Dans les premières décennies du 19e siècle, Charleston avait une banlieue à prédominance noire connue sous le nom de «Charleston Neck», peuplée principalement d'esclaves aux côtés de personnes libres de couleur. Charleston est construite à l'extrémité sud d'une péninsule entre deux rivières, et les résidents ont appelé la partie nord non constituée de la péninsule «le cou». En 1850, et presque certainement avant, plus du quart des Noirs de Charleston vivaient dans un logement sans surveillance blanche: ils étaient libres ou étaient des esclaves qui «vivaient». En dehors de la juridiction de la ville, les propriétaires de bars du Neck ont ignoré diverses lois et ont servi une clientèle multiraciale.

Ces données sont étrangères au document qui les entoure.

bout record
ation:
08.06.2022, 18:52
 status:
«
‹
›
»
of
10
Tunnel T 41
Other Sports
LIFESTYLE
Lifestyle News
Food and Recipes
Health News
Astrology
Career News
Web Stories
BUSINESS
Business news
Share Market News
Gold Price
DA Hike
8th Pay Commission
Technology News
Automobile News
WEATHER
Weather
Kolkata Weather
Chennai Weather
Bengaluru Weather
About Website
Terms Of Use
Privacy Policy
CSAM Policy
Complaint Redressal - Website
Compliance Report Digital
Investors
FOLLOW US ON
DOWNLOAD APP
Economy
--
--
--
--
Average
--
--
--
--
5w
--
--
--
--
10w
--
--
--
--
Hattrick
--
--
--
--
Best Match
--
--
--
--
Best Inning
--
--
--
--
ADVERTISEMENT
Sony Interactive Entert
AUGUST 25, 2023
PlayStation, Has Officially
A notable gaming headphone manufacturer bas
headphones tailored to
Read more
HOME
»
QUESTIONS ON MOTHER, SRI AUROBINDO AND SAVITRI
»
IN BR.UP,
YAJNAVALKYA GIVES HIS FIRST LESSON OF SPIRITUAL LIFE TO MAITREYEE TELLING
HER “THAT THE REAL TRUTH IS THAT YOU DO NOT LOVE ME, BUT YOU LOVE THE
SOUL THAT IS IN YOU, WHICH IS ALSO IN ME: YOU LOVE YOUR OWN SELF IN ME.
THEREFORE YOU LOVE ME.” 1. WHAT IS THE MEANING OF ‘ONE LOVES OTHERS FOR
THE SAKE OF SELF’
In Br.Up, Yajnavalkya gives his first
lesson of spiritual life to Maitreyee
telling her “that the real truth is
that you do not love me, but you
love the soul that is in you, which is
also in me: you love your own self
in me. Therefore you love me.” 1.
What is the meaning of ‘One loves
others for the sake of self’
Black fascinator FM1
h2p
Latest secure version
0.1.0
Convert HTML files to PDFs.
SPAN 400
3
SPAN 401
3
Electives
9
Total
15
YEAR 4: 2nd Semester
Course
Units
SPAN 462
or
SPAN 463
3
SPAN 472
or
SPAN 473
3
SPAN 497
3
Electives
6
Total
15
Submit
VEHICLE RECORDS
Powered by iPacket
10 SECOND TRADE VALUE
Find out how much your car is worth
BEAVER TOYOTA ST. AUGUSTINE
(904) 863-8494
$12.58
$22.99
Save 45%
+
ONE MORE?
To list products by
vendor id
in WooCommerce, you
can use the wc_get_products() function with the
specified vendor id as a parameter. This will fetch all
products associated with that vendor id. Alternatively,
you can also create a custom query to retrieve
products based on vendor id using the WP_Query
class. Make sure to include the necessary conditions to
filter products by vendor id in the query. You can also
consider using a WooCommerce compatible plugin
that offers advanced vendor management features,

La population blanche du Sud, à la fois en ville et à la campagne, vivait dans la peur constante de l'insurrection des esclaves. Dans les campagnes, cependant, les Noirs étaient sous surveillance constante, et il y avait peu d'occasions au sein du régime de travail exténuant pour les esclaves de développer de larges liens sociaux. Mais à Charleston, comme les Blancs le faisaient souvent remarquer avec agacement ou inquiétude, les Noirs ont établi leur propre vie collective. En 1818, plus de 4000 Noirs et esclaves libres ont fait sécession des églises méthodistes métisses de la ville et construit un chapitre de la nouvelle église épiscopale méthodiste africaine (AME) à Charleston Neck.

*****

Parce que les conditions dans le Sud urbain étaient considérablement plus libres que dans les plantations, l'État a dû intervenir pour faire le travail de répression que les propriétaires d’esclaves avaient habituellement pris soin d'eux-mêmes.

Le Charleston Guard and Watch s'est développé par essais et erreurs en une force de police dirigée par la ville moderne et reconnaissable dans les années 1820, effectuant à la fois un harcèlement nocturne de la population noire et restant sur appel pour une mobilisation rapide pour contrôler les foules. Les Noirs, même les Noirs libres, rattrapés après un couvre-feu sans excuse acceptable ont été arrêtés du jour au lendemain par la Garde et recevaient jusqu'à 39 coups de fouet après qu'un magistrat ait examiné l'affaire le matin. Cette pratique remonte à l'époque coloniale et reflétait les méthodes des patrouilles rurales d'esclaves. La première différence majeure, même très tôt, était que la Garde était une force rémunérée plutôt qu'un groupe de citoyens enrôlés.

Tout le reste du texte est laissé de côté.